**To do**
Your output is one number, the count of lines in the listing below that hold the word "Train".

**Exercise inputs**
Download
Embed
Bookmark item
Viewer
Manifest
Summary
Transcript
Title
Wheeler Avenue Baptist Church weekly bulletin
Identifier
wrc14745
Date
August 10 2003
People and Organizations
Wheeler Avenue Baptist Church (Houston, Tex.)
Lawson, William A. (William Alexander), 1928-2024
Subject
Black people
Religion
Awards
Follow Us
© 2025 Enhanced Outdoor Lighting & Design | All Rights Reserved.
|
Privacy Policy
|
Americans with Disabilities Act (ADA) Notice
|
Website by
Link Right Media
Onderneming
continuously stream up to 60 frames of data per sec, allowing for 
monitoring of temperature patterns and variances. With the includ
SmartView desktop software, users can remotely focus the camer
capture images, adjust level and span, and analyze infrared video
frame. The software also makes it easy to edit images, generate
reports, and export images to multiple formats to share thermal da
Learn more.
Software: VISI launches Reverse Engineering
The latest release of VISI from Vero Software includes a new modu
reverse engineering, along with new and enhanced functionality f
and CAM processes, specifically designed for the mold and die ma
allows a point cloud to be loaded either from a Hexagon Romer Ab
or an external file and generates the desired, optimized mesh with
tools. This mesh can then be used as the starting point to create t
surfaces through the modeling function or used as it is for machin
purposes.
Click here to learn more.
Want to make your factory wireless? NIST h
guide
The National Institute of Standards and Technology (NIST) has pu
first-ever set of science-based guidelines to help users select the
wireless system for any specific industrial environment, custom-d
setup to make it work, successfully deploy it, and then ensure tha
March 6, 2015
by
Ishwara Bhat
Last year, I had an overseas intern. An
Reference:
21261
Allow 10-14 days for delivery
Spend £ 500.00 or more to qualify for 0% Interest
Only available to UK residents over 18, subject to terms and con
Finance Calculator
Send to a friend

...

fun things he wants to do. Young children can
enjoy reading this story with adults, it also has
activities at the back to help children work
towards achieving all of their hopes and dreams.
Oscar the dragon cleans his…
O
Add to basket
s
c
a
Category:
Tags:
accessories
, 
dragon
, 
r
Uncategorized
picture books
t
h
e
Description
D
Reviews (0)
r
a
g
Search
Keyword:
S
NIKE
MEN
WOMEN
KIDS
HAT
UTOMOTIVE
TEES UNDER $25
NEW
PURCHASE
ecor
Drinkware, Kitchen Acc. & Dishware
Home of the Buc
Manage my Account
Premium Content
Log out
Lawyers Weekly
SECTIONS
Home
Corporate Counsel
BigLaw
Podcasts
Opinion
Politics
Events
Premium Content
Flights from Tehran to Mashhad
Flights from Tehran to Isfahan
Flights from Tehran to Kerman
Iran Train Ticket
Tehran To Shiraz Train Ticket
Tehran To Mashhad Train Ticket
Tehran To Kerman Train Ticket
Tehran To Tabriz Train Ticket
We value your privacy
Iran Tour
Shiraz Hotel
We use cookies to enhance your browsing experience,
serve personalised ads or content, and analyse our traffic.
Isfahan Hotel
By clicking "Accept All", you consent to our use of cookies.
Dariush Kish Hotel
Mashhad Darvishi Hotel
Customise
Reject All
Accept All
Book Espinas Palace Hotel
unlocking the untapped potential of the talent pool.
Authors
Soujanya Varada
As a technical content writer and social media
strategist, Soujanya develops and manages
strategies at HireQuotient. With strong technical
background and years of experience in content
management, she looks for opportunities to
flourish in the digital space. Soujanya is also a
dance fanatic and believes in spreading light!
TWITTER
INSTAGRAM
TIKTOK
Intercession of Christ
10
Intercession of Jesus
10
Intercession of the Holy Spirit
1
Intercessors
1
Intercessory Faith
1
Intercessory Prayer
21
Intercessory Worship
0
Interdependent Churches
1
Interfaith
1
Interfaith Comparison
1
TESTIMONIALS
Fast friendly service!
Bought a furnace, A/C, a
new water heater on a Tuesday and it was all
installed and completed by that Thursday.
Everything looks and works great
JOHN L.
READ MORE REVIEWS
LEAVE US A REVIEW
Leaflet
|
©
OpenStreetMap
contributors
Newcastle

...

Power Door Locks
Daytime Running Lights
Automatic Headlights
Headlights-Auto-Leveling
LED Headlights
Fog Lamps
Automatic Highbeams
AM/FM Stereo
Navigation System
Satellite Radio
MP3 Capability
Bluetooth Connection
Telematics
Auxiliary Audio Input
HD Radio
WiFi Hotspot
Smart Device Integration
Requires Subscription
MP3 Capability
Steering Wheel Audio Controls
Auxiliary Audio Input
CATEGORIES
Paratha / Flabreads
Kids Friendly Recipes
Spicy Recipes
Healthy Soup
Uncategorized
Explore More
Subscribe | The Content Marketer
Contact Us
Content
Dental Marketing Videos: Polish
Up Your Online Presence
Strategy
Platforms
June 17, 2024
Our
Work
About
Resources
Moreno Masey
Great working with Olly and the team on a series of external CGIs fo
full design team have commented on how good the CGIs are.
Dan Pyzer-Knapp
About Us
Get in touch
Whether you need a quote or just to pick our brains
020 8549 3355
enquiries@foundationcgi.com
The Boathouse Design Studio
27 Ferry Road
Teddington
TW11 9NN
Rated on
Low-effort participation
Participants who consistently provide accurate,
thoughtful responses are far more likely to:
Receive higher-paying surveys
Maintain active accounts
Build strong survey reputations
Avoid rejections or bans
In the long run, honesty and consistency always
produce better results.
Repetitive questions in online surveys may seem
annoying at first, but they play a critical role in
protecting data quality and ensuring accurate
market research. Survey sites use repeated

**Task response**
5